The Impact of Long-Term Touring on Family & Friends

There is a whole world out there, so what’s stopping you? Often, it is the thought of leaving behind family & friends

“It’s like a bereavement!”

This was my Mum’s reaction when I set off to backpack around Australia and New Zealand.

Many of those who ask us about our lifestyle say that they would like to retire early and travel full time as we do. However, one of the most common barriers that they cite is the issue of leaving behind family; grown-up children, grandchildren and elderly parents.

“It’s like a bereavement!” My Mum’s reaction when I left for a backpacking trip Down Under

Sadly, my Mum was no longer around to lament Mark and I setting out on our lengthy, caravanning tours of Europe, but my Dad is.
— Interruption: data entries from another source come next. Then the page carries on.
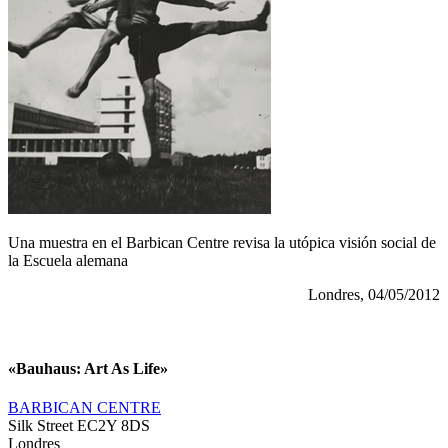
Una muestra en el Barbican Centre revisa la utópica visión social de
la Escuela alemana
Londres, 04/05/2012
«Bauhaus: Art As Life»
BARBICAN CENTRE
Silk Street EC2Y 8DS
Londres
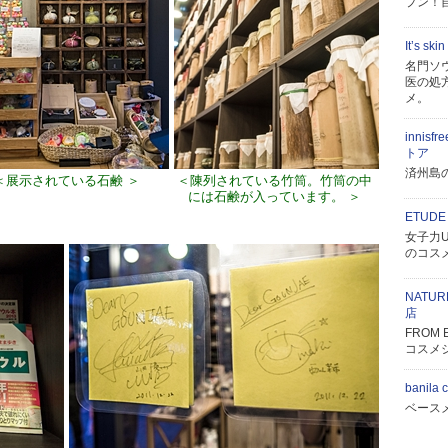
プン！自
It’s 
名門ソ
医の処
メ。
inni
トア
済州島
＜展示されている石鹸 ＞
＜陳列されている竹筒。竹筒の中
には石鹸が入っています。 ＞
ETUDE
女子力U
のコス
NATUR
店
FROM
コスメ
banil
ベース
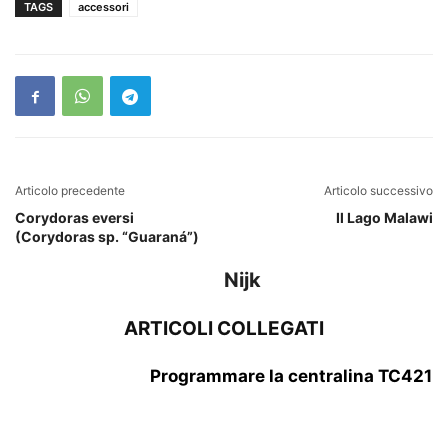
TAGS
accessori
Articolo precedente
Articolo successivo
Corydoras eversi
Il Lago Malawi
(Corydoras sp. “Guaraná”)
Nijk
ARTICOLI COLLEGATI
Programmare la centralina TC421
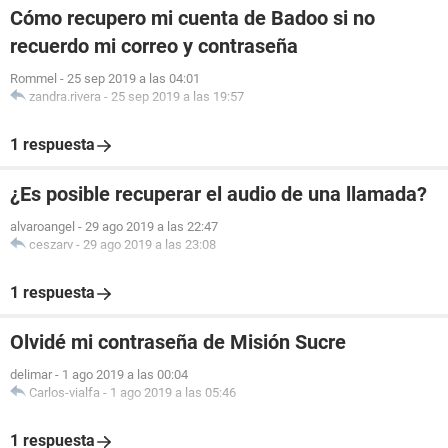
Cómo recupero mi cuenta de Badoo si no
recuerdo mi correo y contraseña
Rommel
-
25 sep 2019 a las 04:01
zandra.rivera
-
25 sep 2019 a las 19:57
1 respuesta
¿Es posible recuperar el audio de una llamada?
alvaroangel
-
29 ago 2019 a las 22:47
ceszarv
-
29 ago 2019 a las 23:08
1 respuesta
Olvidé mi contraseña de Misión Sucre
delimar
-
1 ago 2019 a las 00:04
Carlos-vialfa
-
1 ago 2019 a las 05:46
1 respuesta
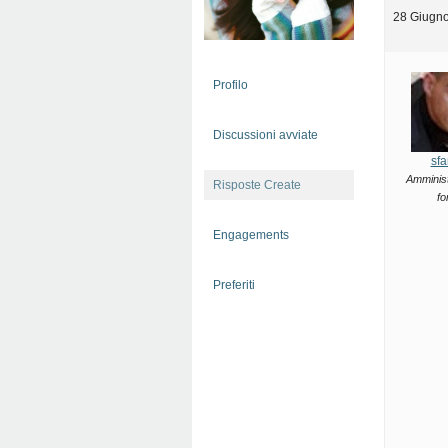
28 Giugno
Profilo
Discussioni avviate
sfa
Amminist
Risposte Create
fo
Engagements
Preferiti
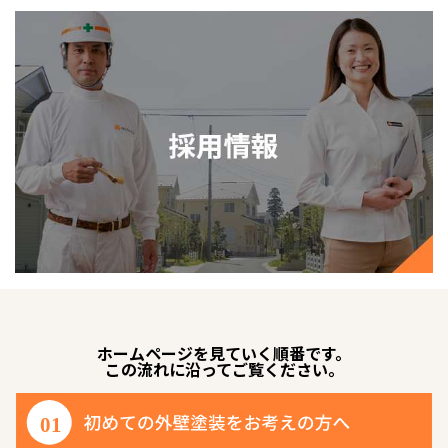
ホームページを見ていく順番です。
この流れに沿ってご覧ください。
And Mark’s Mum was 93 when Caravan Kismet and The Fab Four first departed the fair shores of Blighty.

We don’t have children, so that is not a consideration for us. However, I am sure that opinions have been expressed on the rights and wrongs of our leaving behind an elderly widow and widower for months at a time.


Our first philosophy is that you must Live Life. Aside from the redundancy, one of the reasons that we opted to seize the day was the shocking loss of a number of friends, some of whom were younger than us. We realised that we couldn’t wait for tomorrow to Live our Dreams; there are no guarantees that tomorrow will come.

We take the view that our elderly parents have lived their lives; the young have their lives in front of them. While it is important to be compassionate and care for family, we are important too.

Our second philosophy is; “What’s right for you is right for the world.” This might sound selfish, but constantly doing things because it is expected or to please others leads to resentment. That is not right for you or the world – and particularly not right for the people that you come to resent.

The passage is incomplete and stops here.